▶ Requirement: Looking at the records below, count how many lines contain the string "Opportunities". Give that number alone.

▶ Task material:
#####
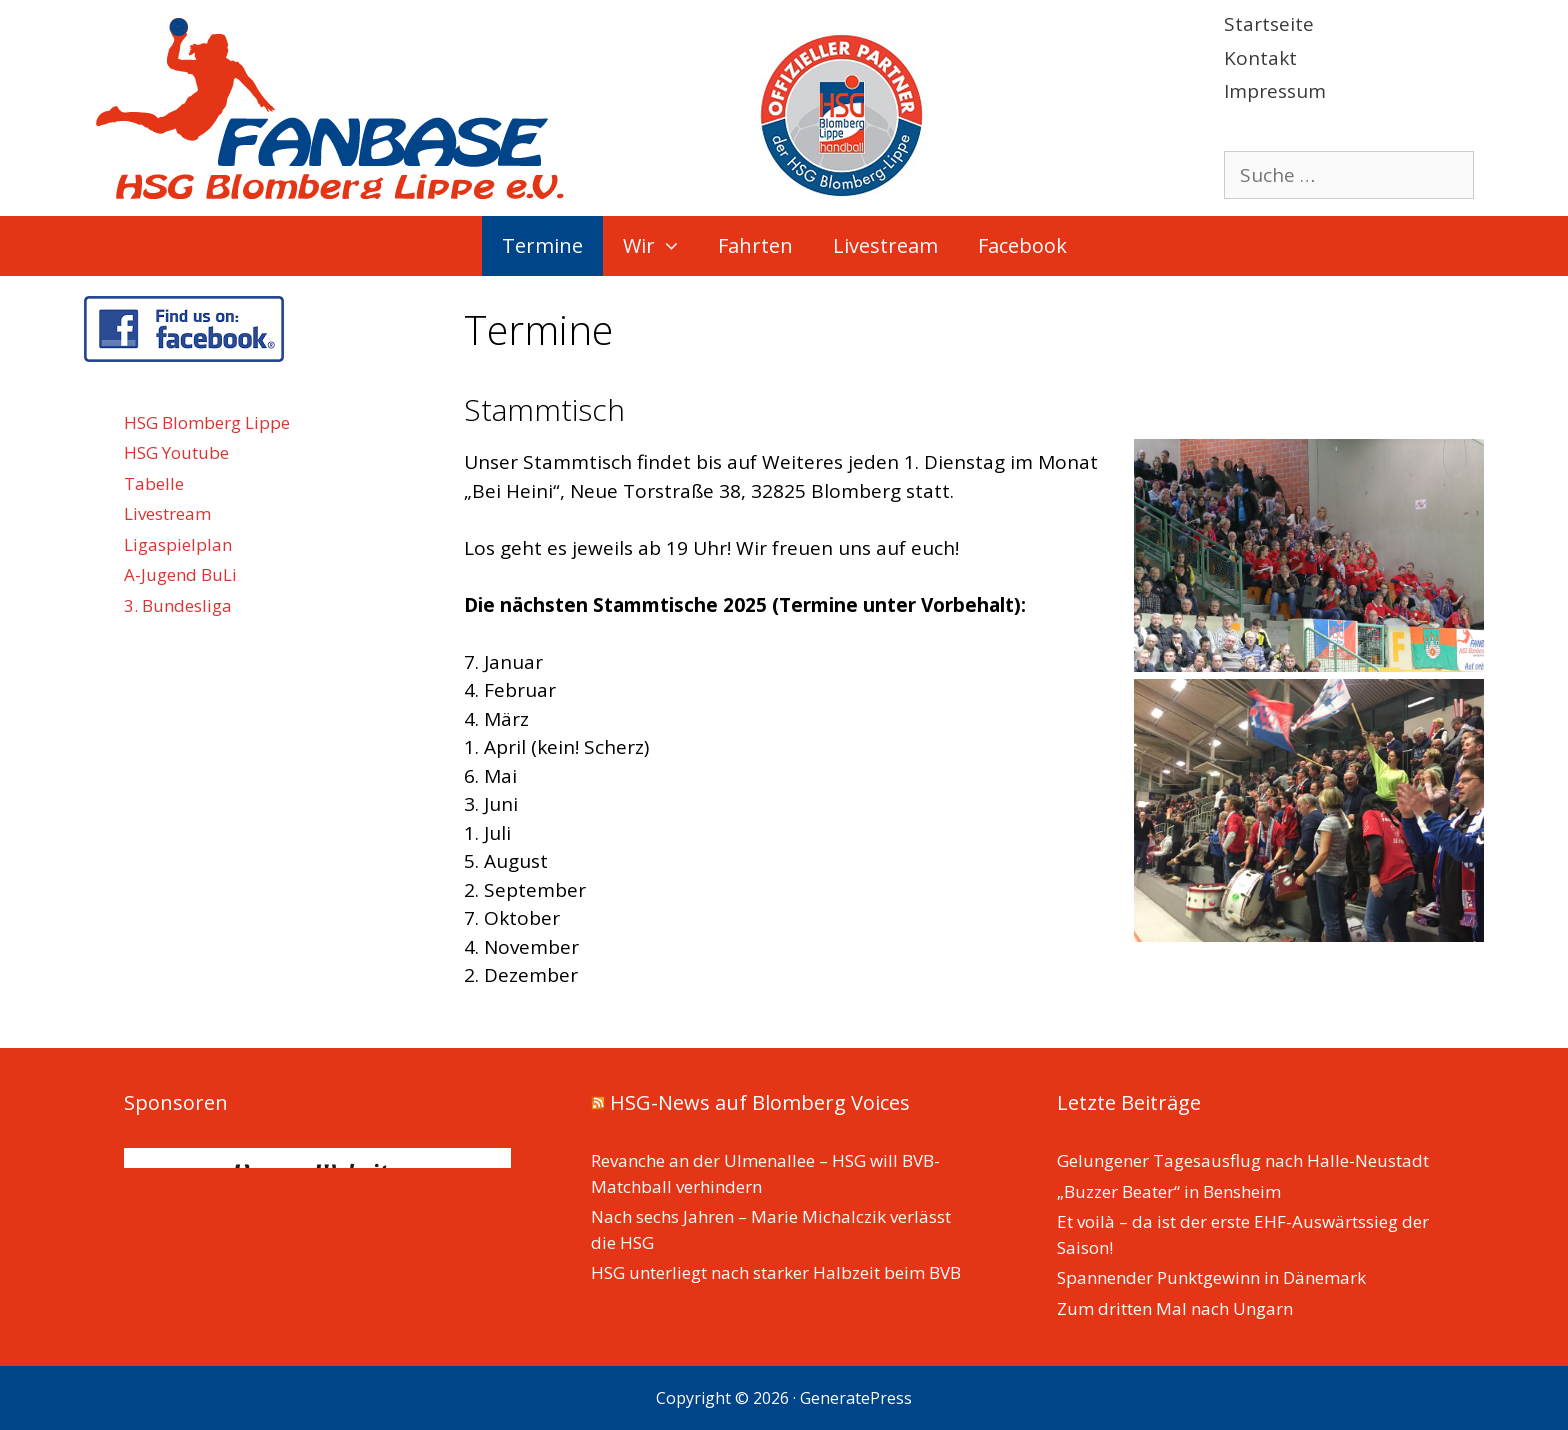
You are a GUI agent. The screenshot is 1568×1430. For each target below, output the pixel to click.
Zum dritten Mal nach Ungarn (1175, 1308)
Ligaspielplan (178, 544)
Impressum (1275, 91)
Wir (660, 246)
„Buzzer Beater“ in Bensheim (1169, 1191)
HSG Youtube (176, 452)
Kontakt (1260, 58)
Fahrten (755, 245)
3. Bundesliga (178, 605)
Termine (542, 245)
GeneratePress (856, 1398)
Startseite (1269, 24)
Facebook (1022, 245)
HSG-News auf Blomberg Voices (760, 1102)
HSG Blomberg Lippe (207, 422)
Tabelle (154, 483)
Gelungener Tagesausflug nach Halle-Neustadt (1243, 1160)
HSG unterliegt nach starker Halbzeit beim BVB (776, 1272)
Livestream (885, 245)
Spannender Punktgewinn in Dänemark (1211, 1277)
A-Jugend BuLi (180, 574)
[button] (676, 246)
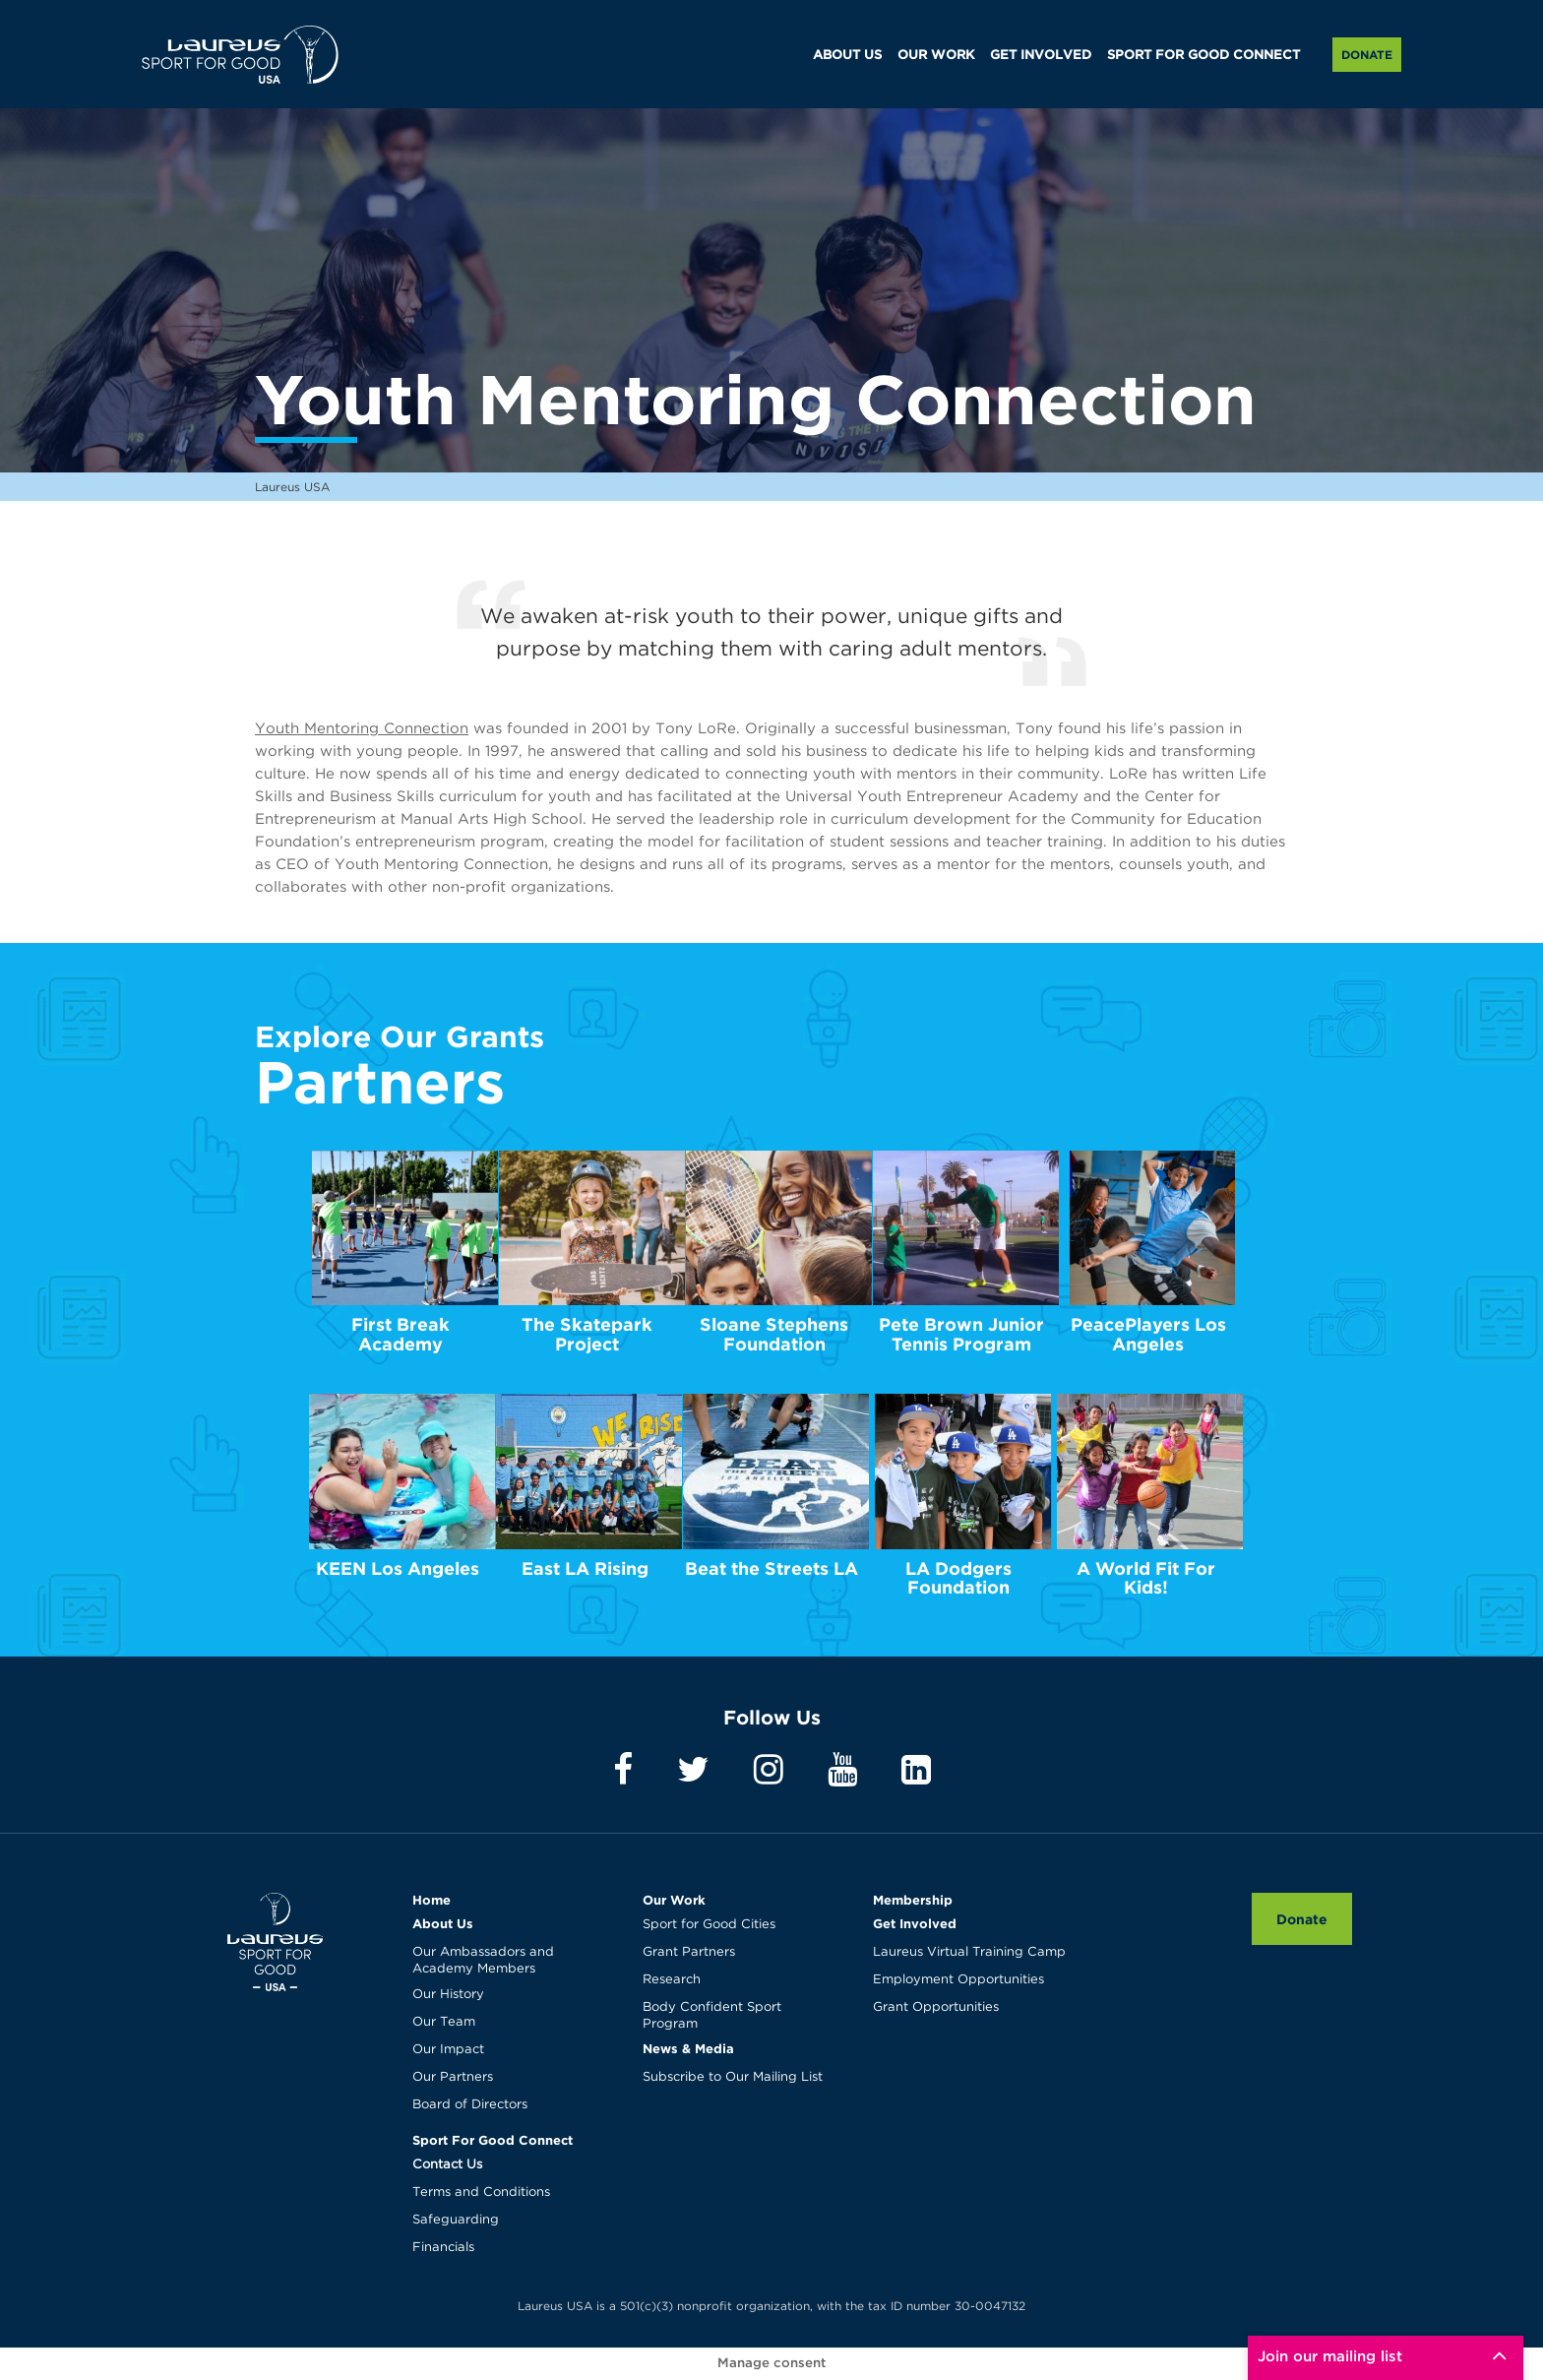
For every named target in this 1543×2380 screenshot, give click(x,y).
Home (431, 1900)
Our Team (443, 2022)
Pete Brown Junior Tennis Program (961, 1334)
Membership (913, 1900)
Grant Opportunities (936, 2007)
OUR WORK (935, 55)
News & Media (688, 2048)
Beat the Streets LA (771, 1568)
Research (672, 1979)
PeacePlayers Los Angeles (1148, 1334)
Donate (1366, 54)
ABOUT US (847, 55)
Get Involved (915, 1923)
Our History (448, 1994)
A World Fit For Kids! (1146, 1578)
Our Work (674, 1900)
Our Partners (452, 2077)
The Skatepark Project (587, 1334)
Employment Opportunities (958, 1979)
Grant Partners (689, 1952)
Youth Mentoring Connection (361, 728)
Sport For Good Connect (492, 2140)
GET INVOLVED (1040, 55)
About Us (442, 1923)
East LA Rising (585, 1568)
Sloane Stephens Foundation (774, 1334)
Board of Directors (469, 2104)
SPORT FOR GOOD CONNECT (1203, 55)
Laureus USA (240, 54)
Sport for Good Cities (709, 1924)
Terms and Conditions (481, 2192)
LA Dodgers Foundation (958, 1578)
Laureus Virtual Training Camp (969, 1952)
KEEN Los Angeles (397, 1568)
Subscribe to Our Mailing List (733, 2077)
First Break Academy (400, 1334)
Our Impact (448, 2049)
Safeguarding (455, 2220)
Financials (443, 2247)
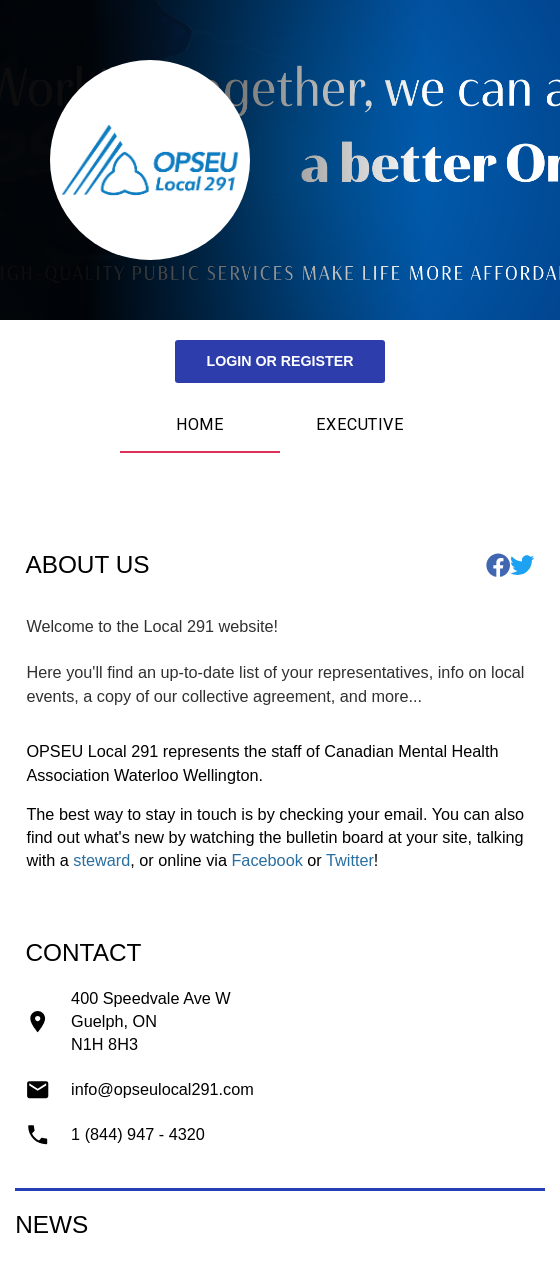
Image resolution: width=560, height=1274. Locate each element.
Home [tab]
#####
▶ Exercise result: 2